**Problem requirements**
The word "swatch": in how many lines of the records does it appear? Reply with the number alone.

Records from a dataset
==*==
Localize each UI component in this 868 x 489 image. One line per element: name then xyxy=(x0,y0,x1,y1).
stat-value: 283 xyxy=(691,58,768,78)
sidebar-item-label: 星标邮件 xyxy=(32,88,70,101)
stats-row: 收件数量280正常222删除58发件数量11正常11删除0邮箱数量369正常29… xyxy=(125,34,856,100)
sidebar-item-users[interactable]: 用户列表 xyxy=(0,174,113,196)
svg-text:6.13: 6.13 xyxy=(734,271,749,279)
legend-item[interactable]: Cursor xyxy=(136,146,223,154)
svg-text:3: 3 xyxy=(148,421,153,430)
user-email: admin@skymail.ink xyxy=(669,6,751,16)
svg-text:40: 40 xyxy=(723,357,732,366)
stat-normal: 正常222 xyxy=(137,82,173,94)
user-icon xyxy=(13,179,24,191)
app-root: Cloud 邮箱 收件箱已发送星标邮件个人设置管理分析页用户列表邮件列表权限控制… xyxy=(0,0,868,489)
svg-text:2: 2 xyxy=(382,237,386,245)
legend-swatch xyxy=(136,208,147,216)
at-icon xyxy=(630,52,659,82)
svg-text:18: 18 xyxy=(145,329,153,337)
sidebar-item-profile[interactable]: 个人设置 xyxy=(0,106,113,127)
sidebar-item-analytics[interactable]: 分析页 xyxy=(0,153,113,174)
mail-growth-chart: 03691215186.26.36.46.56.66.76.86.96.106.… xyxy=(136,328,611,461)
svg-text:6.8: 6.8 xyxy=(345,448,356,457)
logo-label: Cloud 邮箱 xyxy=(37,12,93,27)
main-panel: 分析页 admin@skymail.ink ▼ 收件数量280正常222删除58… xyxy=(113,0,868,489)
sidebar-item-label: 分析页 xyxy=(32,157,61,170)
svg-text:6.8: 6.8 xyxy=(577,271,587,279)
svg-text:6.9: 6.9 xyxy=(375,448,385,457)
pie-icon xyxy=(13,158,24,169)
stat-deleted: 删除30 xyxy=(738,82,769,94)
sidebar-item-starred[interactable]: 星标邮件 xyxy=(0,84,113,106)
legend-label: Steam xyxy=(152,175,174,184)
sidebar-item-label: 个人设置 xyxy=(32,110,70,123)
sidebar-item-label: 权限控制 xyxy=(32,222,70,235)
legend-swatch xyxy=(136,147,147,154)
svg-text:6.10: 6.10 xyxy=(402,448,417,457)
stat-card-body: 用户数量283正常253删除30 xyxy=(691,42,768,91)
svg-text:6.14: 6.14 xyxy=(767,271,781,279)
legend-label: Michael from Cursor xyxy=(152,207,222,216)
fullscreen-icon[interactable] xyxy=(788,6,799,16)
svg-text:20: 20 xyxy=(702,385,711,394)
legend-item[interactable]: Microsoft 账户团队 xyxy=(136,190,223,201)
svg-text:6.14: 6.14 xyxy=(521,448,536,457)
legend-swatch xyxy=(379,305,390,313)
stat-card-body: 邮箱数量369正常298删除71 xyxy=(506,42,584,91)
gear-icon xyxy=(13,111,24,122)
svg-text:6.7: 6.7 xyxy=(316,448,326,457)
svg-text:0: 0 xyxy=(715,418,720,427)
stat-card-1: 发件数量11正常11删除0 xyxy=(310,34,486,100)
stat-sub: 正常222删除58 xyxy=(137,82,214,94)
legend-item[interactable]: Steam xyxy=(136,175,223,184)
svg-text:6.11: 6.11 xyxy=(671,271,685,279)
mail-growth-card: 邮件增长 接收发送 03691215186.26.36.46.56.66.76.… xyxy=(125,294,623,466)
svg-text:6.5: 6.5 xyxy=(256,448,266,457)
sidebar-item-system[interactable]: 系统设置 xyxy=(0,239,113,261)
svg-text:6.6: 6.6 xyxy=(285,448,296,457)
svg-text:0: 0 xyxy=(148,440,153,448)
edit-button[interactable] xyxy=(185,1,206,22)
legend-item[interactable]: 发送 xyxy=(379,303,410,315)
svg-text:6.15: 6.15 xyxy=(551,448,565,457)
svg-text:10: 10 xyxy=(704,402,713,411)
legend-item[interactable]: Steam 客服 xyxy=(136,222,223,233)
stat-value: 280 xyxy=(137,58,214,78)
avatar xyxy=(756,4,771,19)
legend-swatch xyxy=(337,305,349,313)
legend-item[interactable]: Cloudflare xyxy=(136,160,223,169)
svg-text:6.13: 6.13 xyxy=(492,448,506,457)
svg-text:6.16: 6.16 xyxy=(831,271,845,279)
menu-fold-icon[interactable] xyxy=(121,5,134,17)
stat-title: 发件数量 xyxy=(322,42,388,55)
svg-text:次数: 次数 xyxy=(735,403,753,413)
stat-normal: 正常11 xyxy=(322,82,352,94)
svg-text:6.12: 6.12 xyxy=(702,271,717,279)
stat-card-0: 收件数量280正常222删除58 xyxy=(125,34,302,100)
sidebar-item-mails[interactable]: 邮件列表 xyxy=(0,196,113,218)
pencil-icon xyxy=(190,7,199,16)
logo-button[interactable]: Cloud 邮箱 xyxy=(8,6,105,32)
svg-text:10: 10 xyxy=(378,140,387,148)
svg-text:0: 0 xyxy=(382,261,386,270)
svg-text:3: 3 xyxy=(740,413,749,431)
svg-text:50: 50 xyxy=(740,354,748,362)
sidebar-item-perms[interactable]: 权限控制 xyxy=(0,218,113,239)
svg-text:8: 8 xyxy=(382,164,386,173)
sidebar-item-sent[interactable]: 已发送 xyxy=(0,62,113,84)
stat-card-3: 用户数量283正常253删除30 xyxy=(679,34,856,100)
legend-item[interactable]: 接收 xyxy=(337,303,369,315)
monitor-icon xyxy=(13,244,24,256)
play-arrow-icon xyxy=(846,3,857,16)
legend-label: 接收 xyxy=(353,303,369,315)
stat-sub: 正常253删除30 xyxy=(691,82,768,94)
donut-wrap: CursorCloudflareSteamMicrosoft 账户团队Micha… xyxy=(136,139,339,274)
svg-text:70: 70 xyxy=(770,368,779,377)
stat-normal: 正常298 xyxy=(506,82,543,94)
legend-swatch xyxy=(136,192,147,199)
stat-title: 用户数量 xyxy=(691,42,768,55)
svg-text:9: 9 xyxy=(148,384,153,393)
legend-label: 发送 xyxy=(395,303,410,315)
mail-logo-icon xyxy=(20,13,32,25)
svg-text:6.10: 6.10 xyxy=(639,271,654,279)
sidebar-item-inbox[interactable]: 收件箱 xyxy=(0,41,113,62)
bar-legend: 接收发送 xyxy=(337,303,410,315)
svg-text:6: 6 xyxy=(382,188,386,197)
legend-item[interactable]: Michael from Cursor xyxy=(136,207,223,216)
==*==
**Completed task**
5